O livro é rico em conceitos para ajudar no entendimento do raciocínio proposto. Além do paradoxo da liberdade, temos o da mecânica gradual. Por meio desse mecanismo, as instituições que moldam nossa sociedade, como por exemplo as leis e normas, são formadas não visando a um fim definitivo, mas tão somente melhorar a situação presente, tateando qual o melhor caminho para se seguir. Tal trajetória não seria desprovida por erros, pelo contrário, seria marcada pelo método de tentativa e erro. A forma institucional na qual vivemos é mais espontânea do que formalmente programada, uma vez que nossos conhecimentos dos fatos particulares não nos habilita a prever todas as consequências diretas e indiretas de nossas ações. Mecânica gradual, portanto, seria a forma preferível para moldar a sociedade (outros grandes autores também argumentam nessa direção, como Douglass North, Hayek e Mises, com as respectivas resenhas aqui, aqui e aqui). 

A defesa pela democracia decorre não por ideais como a voz do povo ou desejo da maioria, mas pelo fato dessa limitar o poder dos políticos, estreitando as consequências de seus atos sobre toda a sociedade. O argumento implícito é que o acúmulo de poder, seja para quem for, é prejudicial para a humanidade, ainda que o ocupante de tal poder seja benevolente. Popper atribui a responsabilidade da vida de cada homem para si mesmo, e não para uma entidade coletiva, que supostamente conseguiria conciliar todas as demandas individuais e produzir o bem comum. 

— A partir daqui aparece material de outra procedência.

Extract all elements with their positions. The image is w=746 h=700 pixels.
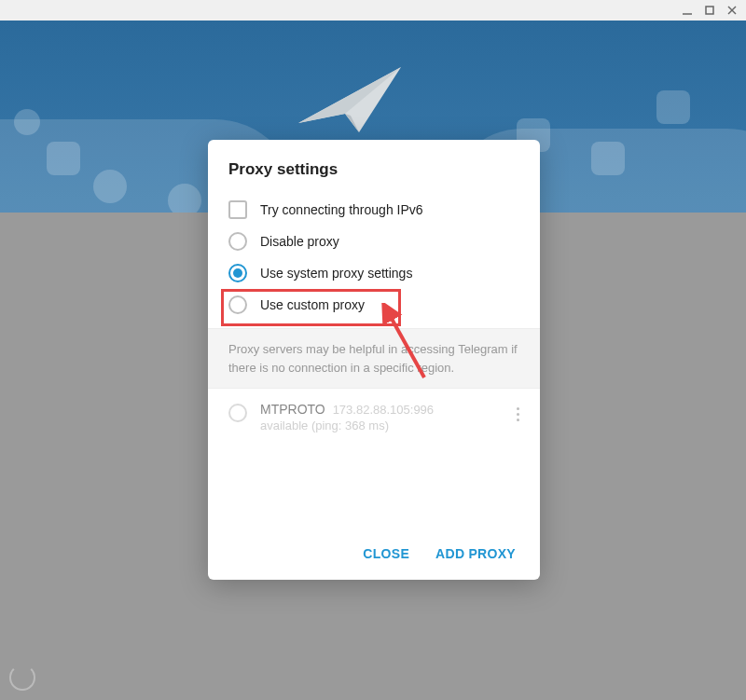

No final do livro, desfere o golpe final sobre as teorias proféticas e sobre o historicismo ao afirmar que “a história não tem qualquer significação”, embora ao longo da história muitos pensadores e místicos tenham tentado fazer o oposto. A história é uma coleção de fatos que pode ser usada para justificar diferentes propostas, todavia, é inerentemente desprovida de significado. “De um ponto de vista puramente científico, a vida humana não tem sentido algum” – diria o autor de Sapiens (resenha aqui). Isso não quer dizer que deveríamos abandonar a vida. Apenas retrata como devemos estar atentos para não cair em teorias historicistas. No final das contas, o destino de cada homem cabe a ele próprio.